Sponsors, billetterie et droits télés

Voilà une manière simplifiée de comprendre comment le football se finance et donc une manière assez facile de comprendre qu’actuellement les temps sont durs pour le sport le plus populaire du monde. Les revenus de billetterie étant quasiment nuls cette saison en raison de la pandémie, les clubs comptaient sur le reste pour assainir leurs finances déjà bien creusées par l’absence de paiement d’une partie des droits télévisuels de la saison précédente. Six journées après le début du championnat 2020/2021, et les présidents de clubs s’inquiètent déjà : Mediapro, principal diffuseur de la Ligue 1 et de la Ligue 2 cette saison souhaite renégocier le contrat. Alors que la LFP se réjouissait de se voir verser plus de 800 millions d’euros chaque année pendant 4 ans dans le cadre d’un contrat historique, voilà maintenant que celle-ci redoute une éventuelle faillite. Le refus par le groupe audiovisuel espagnol du versement de l’échéance du mois d’octobre d’un montant tutoyant les 200 millions d’euros a poussé la LFP à effectuer un nouveau prêt après celui de la saison dernière. Bein Sports et Canal + pourraient alors revenir dans la danse. En effet, la LFP n’a pas du tout envie de céder au « caprice » de Mediapro et envisage alors de rompre le contrat en remettant les droits télés sur la table.

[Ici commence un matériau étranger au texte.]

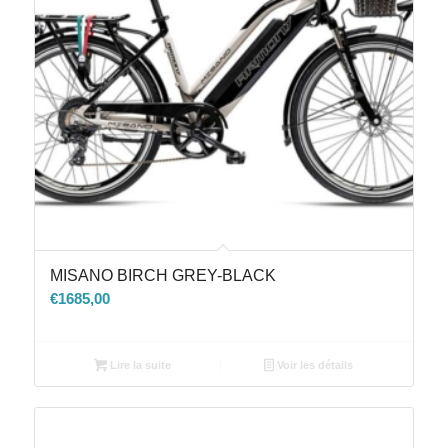
MISANO BIRCH GREY-BLACK
€
1685,00
Lire la suite
Voir les détails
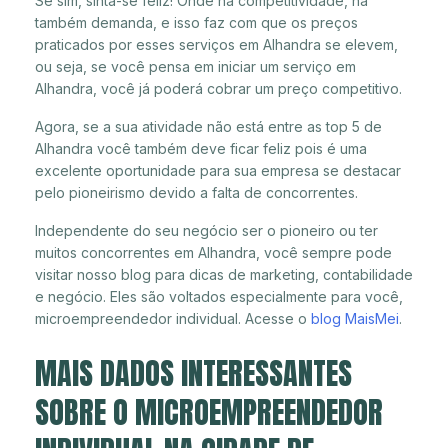
Se sim, sinta-se feliz! Onde há competitividade, há
também demanda, e isso faz com que os preços
praticados por esses serviços em Alhandra se elevem,
ou seja, se você pensa em iniciar um serviço em
Alhandra, você já poderá cobrar um preço competitivo.
Agora, se a sua atividade não está entre as top 5 de
Alhandra você também deve ficar feliz pois é uma
excelente oportunidade para sua empresa se destacar
pelo pioneirismo devido a falta de concorrentes.
Independente do seu negócio ser o pioneiro ou ter
muitos concorrentes em Alhandra, você sempre pode
visitar nosso blog para dicas de marketing, contabilidade
e negócio. Eles são voltados especialmente para você,
microempreendedor individual. Acesse o
blog MaisMei
.
MAIS DADOS INTERESSANTES
SOBRE O MICROEMPREENDEDOR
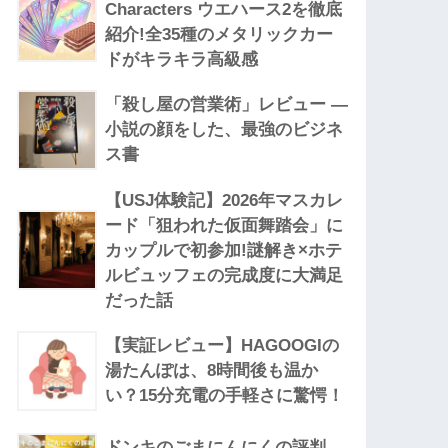
Characters ウエハース2を徹底
紹介!全35種のメタリックカー
ドがキラキラ高級感
「殺し屋の営業術」レビュー —
小説の顔をした、最強のビジネ
ス書
【USJ体験記】2026年マスカレ
ード「狙われた仮面舞踏会」に
カップルで初参加!謎解き×ホテ
ルビュッフェの完成度に大満足
だった話
【実証レビュー】HAGOOGIの
湯たんぽは、8時間後も温か
い？15分充電の手軽さに驚愕！
ドンキのごまにんにくの評判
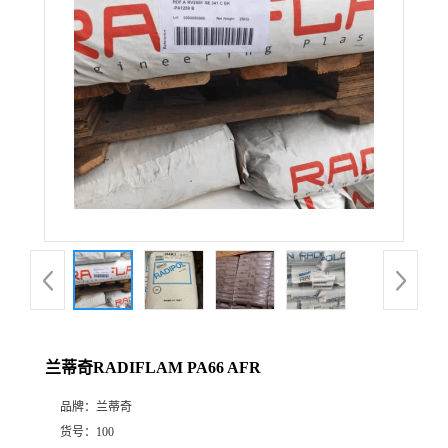
兰蒂奇RADIFLAM PA66 AFR
品牌：
兰蒂奇
货号：
100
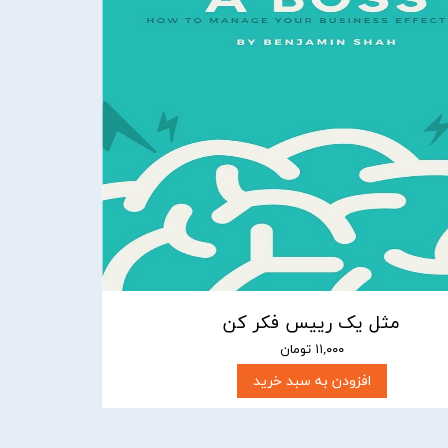
مثل یک رییس فکر کن
۱۱,۰۰۰ تومان
افزودن به سبد خرید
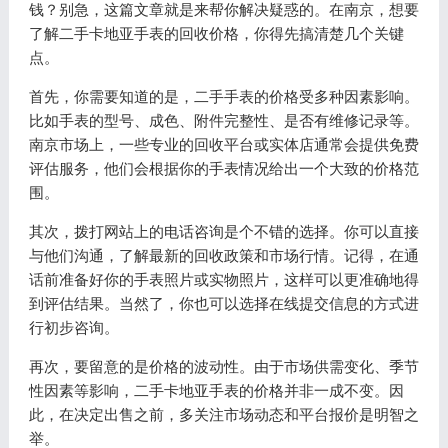
钱？别急，这篇文章就是来帮你解决疑惑的。在南京，想要
了解二手卡地亚手表的回收价格，你得先搞清楚几个关键
点。
首先，你需要知道的是，二手手表的价格受多种因素影响。
比如手表的型号、成色、附件完整性、是否有维修记录等。
南京市场上，一些专业的回收平台或实体店通常会提供免费
评估服务，他们会根据你的手表情况给出一个大致的价格范
围。
其次，拨打网站上的电话咨询是个不错的选择。你可以直接
与他们沟通，了解最新的回收政策和市场行情。记得，在通
话前准备好你的手表照片或实物照片，这样可以更准确地得
到评估结果。当然了，你也可以选择在线提交信息的方式进
行初步咨询。
再次，要留意的是价格的波动性。由于市场供需变化、季节
性因素等影响，二手卡地亚手表的价格并非一成不变。因
此，在决定出售之前，多关注市场动态和平台报价是明智之
举。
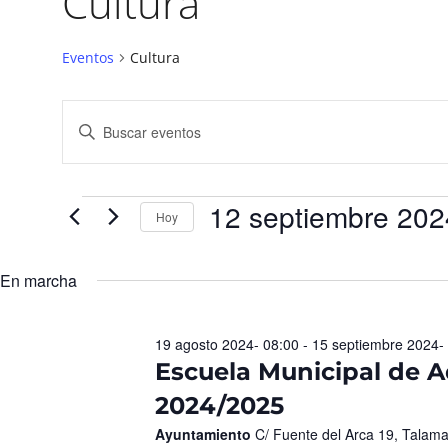
Cultura
Eventos
Cultura
Navegación
Introduce
la
de
palabra
búsqueda
clave.
Busca
y
Eventos
para
12 septiembre 202
vistas
la
Hoy
palabra
de
Seleccionar
clave.
fecha.
Eventos
En marcha
19 agosto 2024- 08:00
-
15 septiembre 2024-
Escuela Municipal de A
2024/2025
Ayuntamiento
C/ Fuente del Arca 19, Talam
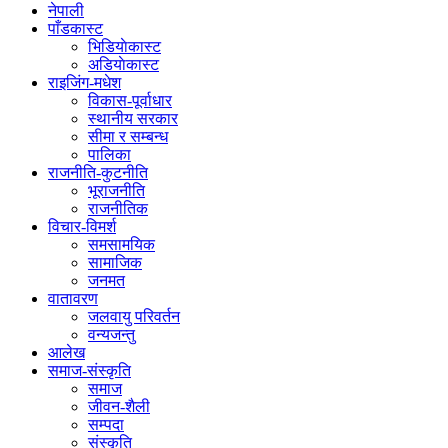
नेपाली
पाँडकास्ट
भिडियाेकास्ट
अडियाेकास्ट
राइजिंग-मधेश
विकास-पूर्वाधार
स्थानीय सरकार
सीमा र सम्बन्ध
पालिका
राजनीति-कुटनीति
भूराजनीति
राजनीतिक
विचार-विमर्श
समसामयिक
सामाजिक
जनमत
वातावरण
जलवायु परिवर्तन
वन्यजन्तु
आलेख
समाज-संस्कृति
समाज
जीवन-शैली
सम्पदा
संस्कृति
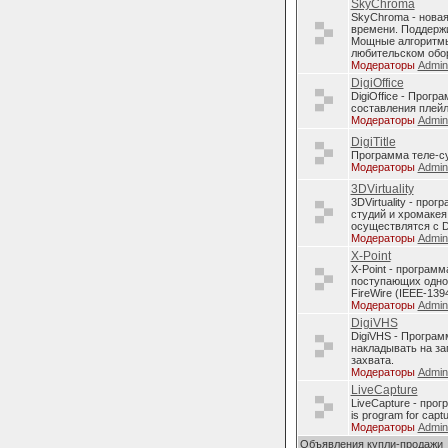
SkyChroma
SkyChroma - нова
времени. Поддерж
Мощные алгоритмы
любительском обо
Модераторы
Admi
DigiOffice
DigiOffice - Прог
составления плейл
Модераторы
Admi
DigiTitle
Программа теле-с
Модераторы
Admi
3DVirtuality
3DVirtuality - пр
студий и хромакея
осуществлятся с D
Модераторы
Admi
X-Point
X-Point - програм
поступающих однов
FireWire (IEEE-1394
Модераторы
Admi
DigiVHS
DigiVHS - Програм
накладывать на за
захвата.
Модераторы
Admi
LiveCapture
LiveCapture - про
is program for capt
Модераторы
Admi
Объявления купли-продажи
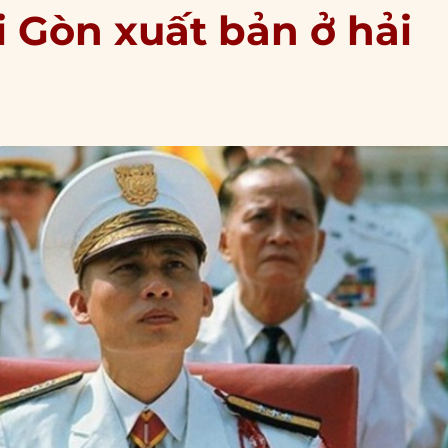
i Gòn xuất bản ở hải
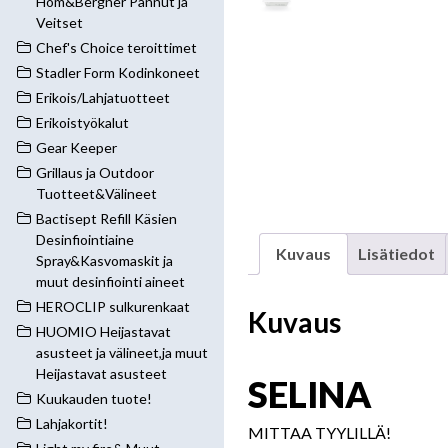
Hom&Bergner Pannut ja
Veitset
Chef's Choice teroittimet
Stadler Form Kodinkoneet
Erikois/Lahjatuotteet
Erikoistyökalut
Gear Keeper
Grillaus ja Outdoor
Tuotteet&Välineet
Bactisept Refill Käsien
Desinfiointiaine
Kuvaus
Lisätiedot
Spray&Kasvomaskit ja
muut desinfiointi aineet
HEROCLIP sulkurenkaat
Kuvaus
HUOMIO Heijastavat
asusteet ja välineet,ja muut
Heijastavat asusteet
SELINA
Kuukauden tuote!
Lahjakortit!
MITTAA TYYLILLÄ!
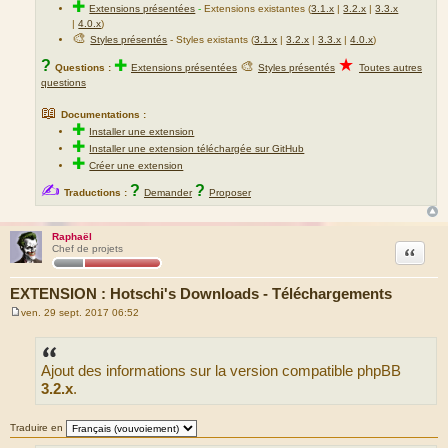
✚
Extensions présentées
-
Extensions existantes (
3.1.x
|
3.2.x
|
3.3.x
|
4.0.x
)
🎨
Styles présentés
- Styles existants (
3.1.x
|
3.2.x
|
3.3.x
|
4.0.x
)
★
?
✚
🎨
Questions :
Extensions présentées
Styles présentés
Toutes autres
questions
📖
Documentations :
✚
Installer une extension
✚
Installer une extension téléchargée sur GitHub
✚
Créer une extension
✍
?
?
Traductions :
Demander
Proposer
Raphaël
Citation
Chef de projets
EXTENSION : Hotschi's Downloads - Téléchargements
ven. 29 sept. 2017 06:52
M
e
s
s
Ajout des informations sur la version compatible phpBB
a
g
3.2.x
.
e
Traduire en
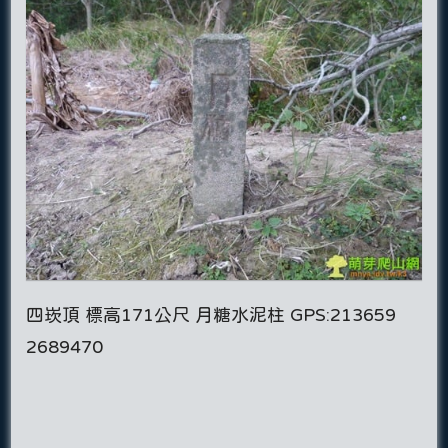
四崁頂 標高171公尺 月糖水泥柱 GPS:213659
2689470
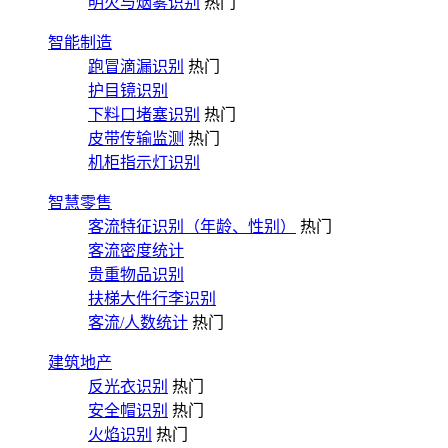
明火与烟雾识别
热门
智能制造
跑冒滴漏识别
热门
护目镜识别
下料口堵塞识别
热门
皮带传输监测
热门
机柜指示灯识别
智慧零售
客流特征识别（年龄、性别）
热门
客流密度统计
贵重物品识别
扶梯大件行李识别
客流/人数统计
热门
建筑地产
反光衣识别
热门
安全帽识别
热门
火焰识别
热门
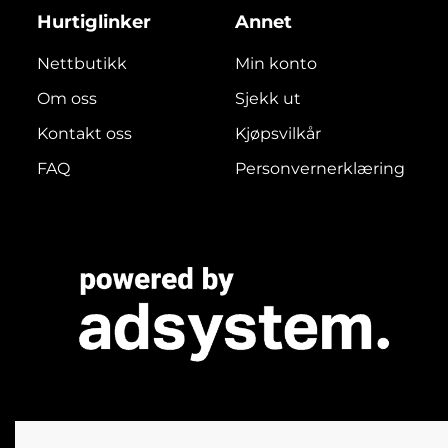
Hurtiglinker
Annet
Nettbutikk
Min konto
Om oss
Sjekk ut
Kontakt oss
Kjøpsvilkår
FAQ
Personvernerklæring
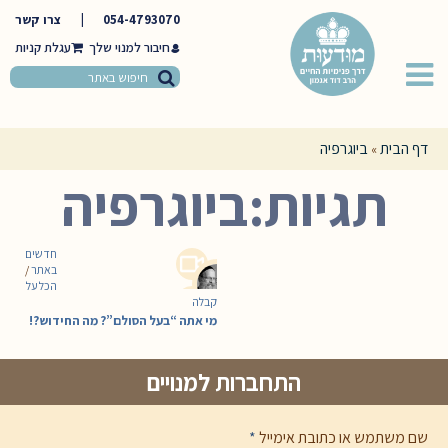
054-4793070
|
צרו קשר
חיבור למנוי שלך
דף הבית
ביוגרפיה
»
תגיות:ביוגרפיה
חדשים
באתר
/
הכל על
קבלה
מי אתה “בעל הסולם”? מה החידוש?!
התחברות למנויים
שם משתמש או כתובת אימייל
*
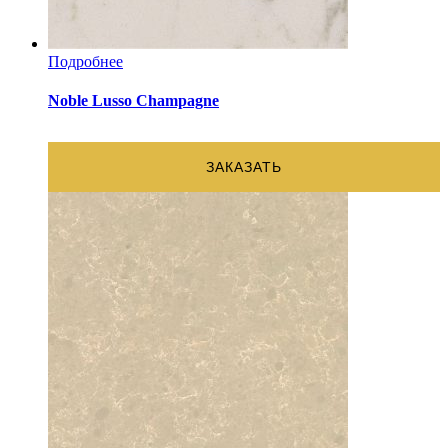
Подробнее
Noble Lusso Champagne
ЗАКАЗАТЬ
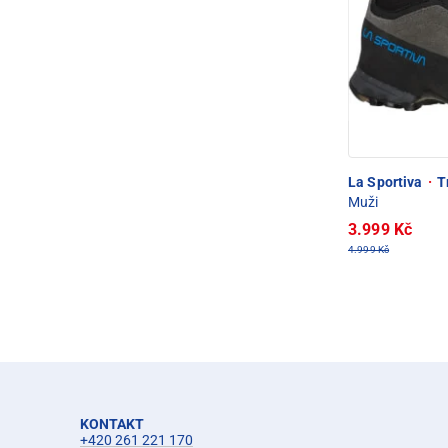
La Sportiva
·
T
Muži
3.999 Kč
4.999 Kč
KONTAKT
+420 261 221 170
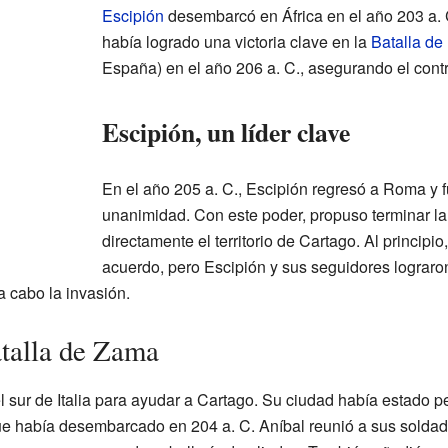
Escipión
desembarcó en África en el año 203 a. 
había logrado una victoria clave en la
Batalla de 
España) en el año 206 a. C., asegurando el cont
Escipión, un líder clave
En el año 205 a. C., Escipión regresó a Roma y f
unanimidad. Con este poder, propuso terminar la
directamente el territorio de Cartago. Al principio
acuerdo, pero Escipión y sus seguidores lograro
 a cabo la invasión.
atalla de Zama
l sur de Italia para ayudar a Cartago. Su ciudad había estado pe
ue había desembarcado en 204 a. C. Aníbal reunió a sus soldad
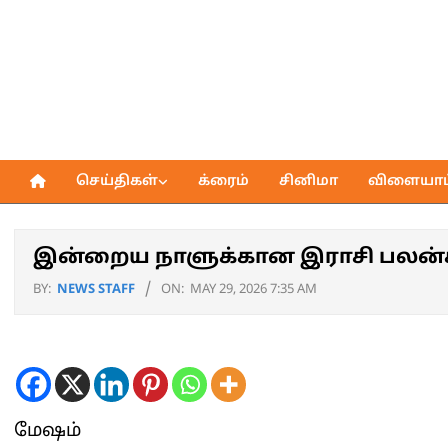
Skip
to
content
செய்திகள்
க்ரைம்
சினிமா
விளையாட்
Primary
Navigation
Menu
இன்றைய நாளுக்கான இராசி பலன்
BY:
NEWS STAFF
ON:
MAY 29, 2026 7:35 AM
மேஷம்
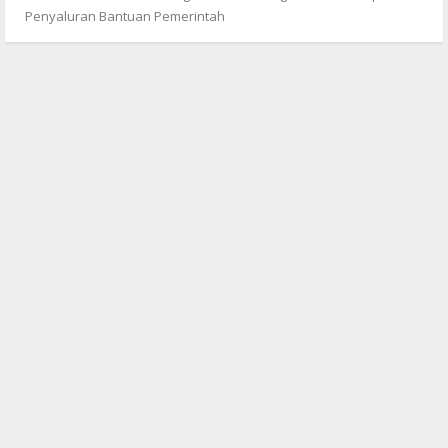
Penyaluran Bantuan Pemerintah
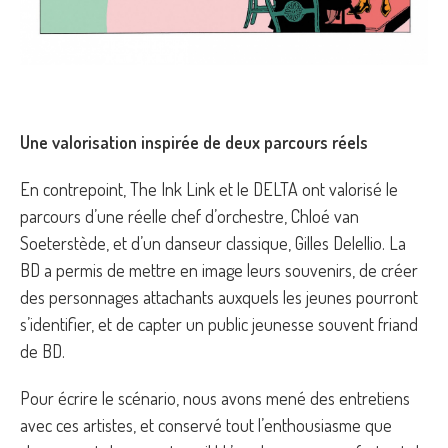
Une valorisation inspirée de deux parcours réels
En contrepoint, The Ink Link et le DELTA ont valorisé le
parcours d’une réelle chef d’orchestre, Chloé van
Soeterstède, et d’un danseur classique, Gilles Delellio. La
BD a permis de mettre en image leurs souvenirs, de créer
des personnages attachants auxquels les jeunes pourront
s’identifier, et de capter un public jeunesse souvent friand
de BD.
Pour écrire le scénario, nous avons mené des entretiens
avec ces artistes, et conservé tout l’enthousiasme que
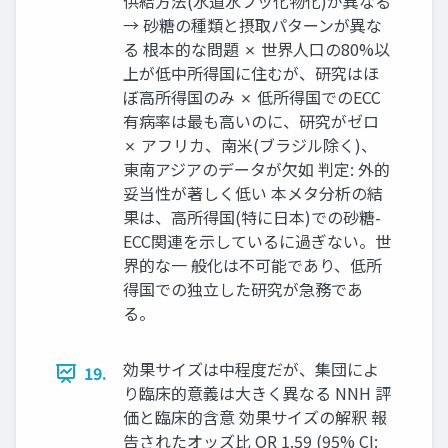
供給方法(水道水フッ化物化)が異なる
→ 砂糖の種類と摂取パターンが異な
る 根本的な問題 ✗ 世界人口の80%以
上が低中所得国に住むが、研究はほ
ぼ高所得国のみ ✗ 低所得国でのECC
有病率は最も高いのに、研究がゼロ
✗ アフリカ、南米(ブラジル除く)、
東南アジアのデータが欠如 判定: 外的
妥当性が著しく低い 本メタ分析の結
果は、高所得国(特に日本)での砂糖-
ECC関連を示しているに過ぎない。世
界的な一 般化は不可能であり、低所
得国での独立した研究が急務であ
る。
効果サイズは中程度だが、集団によ
19.
り臨床的意義は大きく異なる NNH 評
価と臨床的含意 効果サイズの解釈 報
告されたオッズ比 OR 1.59 (95% CI:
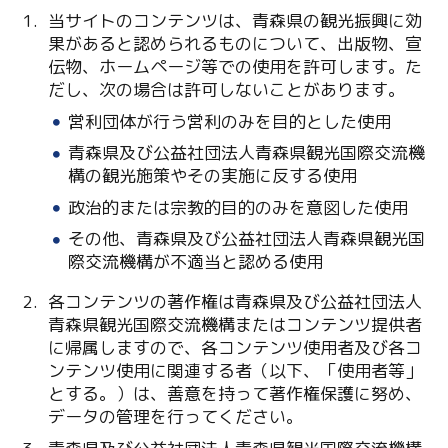
当サイトのコンテンツは、青森県の観光振興に効
果があると認められるものについて、出版物、宣
伝物、ホームページ等での使用を許可します。た
だし、次の場合は許可しないことがあります。
営利団体が行う営利のみを目的とした使用
青森県及び公益社団法人青森県観光国際交流機
構の観光施策やその実施に反する使用
Twitter
政治的または宗教的目的のみを意図した使用
Facebook
その他、青森県及び公益社団法人青森県観光国
際交流機構が不適当と認める使用
Line
各コンテンツの著作権は青森県及び公益社団法人
Copy URL
青森県観光国際交流機構またはコンテンツ提供者
に帰属しますので、各コンテンツ使用者及び各コ
ンテンツ使用に関連する者（以下、「使用者等」
とする。）は、善意を持って著作権保護に努め、
データの管理を行ってください。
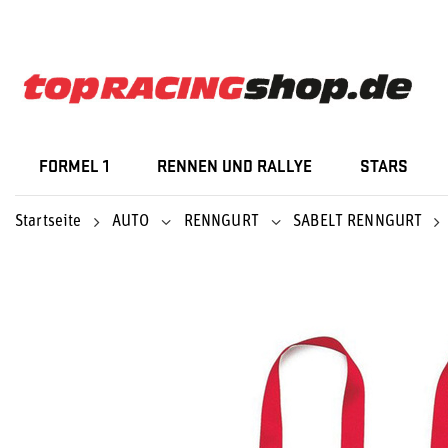
FORMEL 1
RENNEN UND RALLYE
STARS
Startseite
AUTO
RENNGURT
SABELT RENNGURT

Cependant, il semble nécessaire de se demander comment le football a pu en arriver là ? Comment le sport le plus populaire du monde peut-il à ce point être à la merci de droits télévisuels en risquant à tout moment de faire face à une faillite en cas d’élément imprévisible ?

Le football moderne montre ses limites

L’extrême dépendance d’une grande partie des clubs français à la recette des droits télévisuels a de quoi effrayer. Certains clubs n’étaient pas loin de la faillite à la fin de la saison dernière, que ce soient Marseille, Bordeaux ou encore Saint-Etienne. Ce dernier réalisait pourtant des ventes importantes dont une record le mercato dernier, et pourtant l’ASSE n’a quasiment pas recruté si ce n’est en prêt, ceci montrant bien que sans ces ventes les finances auraient certainement posées problème.

Le 13 avril dernier, plusieurs dizaines de groupes de supporters dénonçaient le système dans lequel végète le football français depuis trop longtemps déjà. Un système où l’on préfère 10000 personnes de moins dans un stade, si celles-ci s’abonnent aux mensualités plus qu’élevées des différents diffuseurs. Ceux-ci reprochaient également la dépendance du football envers ces droits télévisuels : en effet, la survie des clubs dépend du versement de ceux-ci. On voit aujourd’hui que comme de partout, le critère incertain demeure d’où la dangerosité d’une telle allégeance.

Le présent leur donne raison puisque le football français redoute la faillite du seul fait de la remise en question par Mediapro de son contrat.

Pour se relever, le football français et peut-être plus tard européen voire mondial devront à terme repenser un système certes très lucratif pour ceux qui sont à sa tête, mais trop incertain et inégalitaire. Une vision sur le long-terme semble désormais plus que nécessaire, le court-termisme conduisant le football français aujourd’hui à de très grosses difficultés. Ne serait-il pas grand temps de revenir à un football « populaire » défendu par bon nombre de supporters ? Un football où tout le monde trouve sa place, indépendamment de ses finances, un football où l’on préfère voir les fans dans le stade que sur le canapé. Il est bien évident que cela ne se fera pas en un claquement de doigt et qu’une longue réflexion doit être menée réunissant tous les acteurs du football sans exception. Néanmoins, Mediapro lui-même tente d’expliquer son faible nombre d’abonnés par l’absence de public dans les stades. Si même ces acteurs se mettent à dire que le football est moins attractif avec des tribunes vides…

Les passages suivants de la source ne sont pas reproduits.